Rule 1.18, upon which the defendant grounds her motion, govern an attorney’s duties to a prospective client.[1] The rule prohibits an attorney from using or revealing information learned from a prospective client during a consultation unless permitted by Rule 1.9 and precludes the attorney from representing someone else (i) “with interests materially adverse,” to that individual (ii) “in the same or a substantially related matter,” (iii) “if the lawyer received information from the prospective client that could be significantly harmful to that person in the matter.” Since the defendant testified that she consulted Attorney McManus regarding “Walter and myself-conflict . . .” and “to alleviate some of our issues and problems” with his ex-wife, her testimony might also be regarded as claiming that she had established an attorney-client relationship with him, in which case Rule 1.9 would apply. The relevant portion of that rule sets the same standard for disqualification as Rule 1.18.[2]

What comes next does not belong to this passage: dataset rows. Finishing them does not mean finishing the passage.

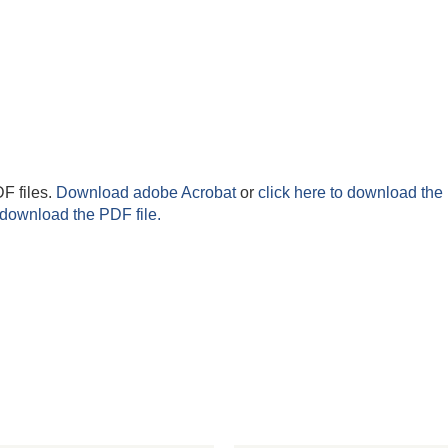
F files.
Download adobe Acrobat
or
click here to download the 
 download the PDF file.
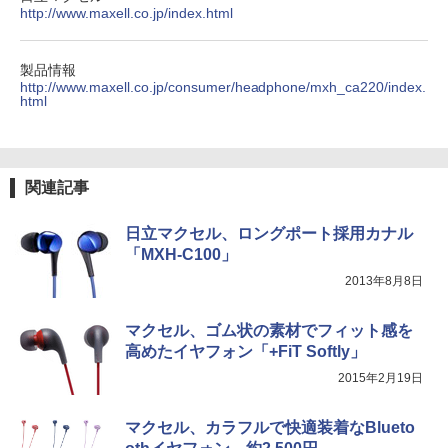
http://www.maxell.co.jp/index.html
製品情報
http://www.maxell.co.jp/consumer/headphone/mxh_ca220/index.
html
関連記事
日立マクセル、ロングポート採用カナル
「MXH-C100」
2013年8月8日
マクセル、ゴム状の素材でフィット感を
高めたイヤフォン「+FiT Softly」
2015年2月19日
マクセル、カラフルで快適装着なBlueto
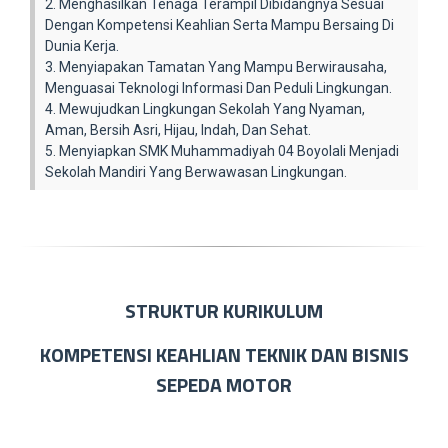
2. Menghasilkan Tenaga Terampil Dibidangnya Sesuai
Dengan Kompetensi Keahlian Serta Mampu Bersaing Di
Dunia Kerja.
3. Menyiapakan Tamatan Yang Mampu Berwirausaha,
Menguasai Teknologi Informasi Dan Peduli Lingkungan.
4. Mewujudkan Lingkungan Sekolah Yang Nyaman,
Aman, Bersih Asri, Hijau, Indah, Dan Sehat.
5. Menyiapkan SMK Muhammadiyah 04 Boyolali Menjadi
Sekolah Mandiri Yang Berwawasan Lingkungan.
STRUKTUR KURIKULUM
KOMPETENSI KEAHLIAN TEKNIK DAN BISNIS
SEPEDA MOTOR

There can be no doubt that the plaintiff has “interests materially adverse” to those of the defendant in this action to dissolve their marriage. Defendant offered insufficient evidence, however, to meet the second requirement for disqualification under Rules 1.9 or 1.18 — that the present proceeding is “the same or a substantially related matter” to that for which she claims she consulted Attorney McManus. “The substantial relationship test has been honed in its practical application to grant disqualification only upon a showing that the relationship between the issues in the prior and present cases is `patently clear’ or when the issues are `identical’ or `essentially the same.’ ” State v. Jones, supra, 180 Conn. 449, citing Government of India v. Cook Industries, Inc., 569 F.2d 737, 739-40 (2d Cir. 1978). The defendant here offered no evidence as to whether the “conflict” between the plaintiff and herself about which she testified the parties consulted Attorney McManus is in any way related or relevant to the current proceeding. Instead, she offered rather generic testimony about such conflict without specifying anything more than that it had to do with his children from his previous marriage. Under these circumstances, the defendant has not met her burden to require Attorney McManus’s disqualification, even if the court found her testimony credible. The court need not, therefore, resolve the credibility issues as to whether to believe the defendant or plaintiff as to what actually transpired in the meeting with Attorney McManus. The court also need not determine whether she was a prospective or actual client, a factual determination that would also require a credibility determination.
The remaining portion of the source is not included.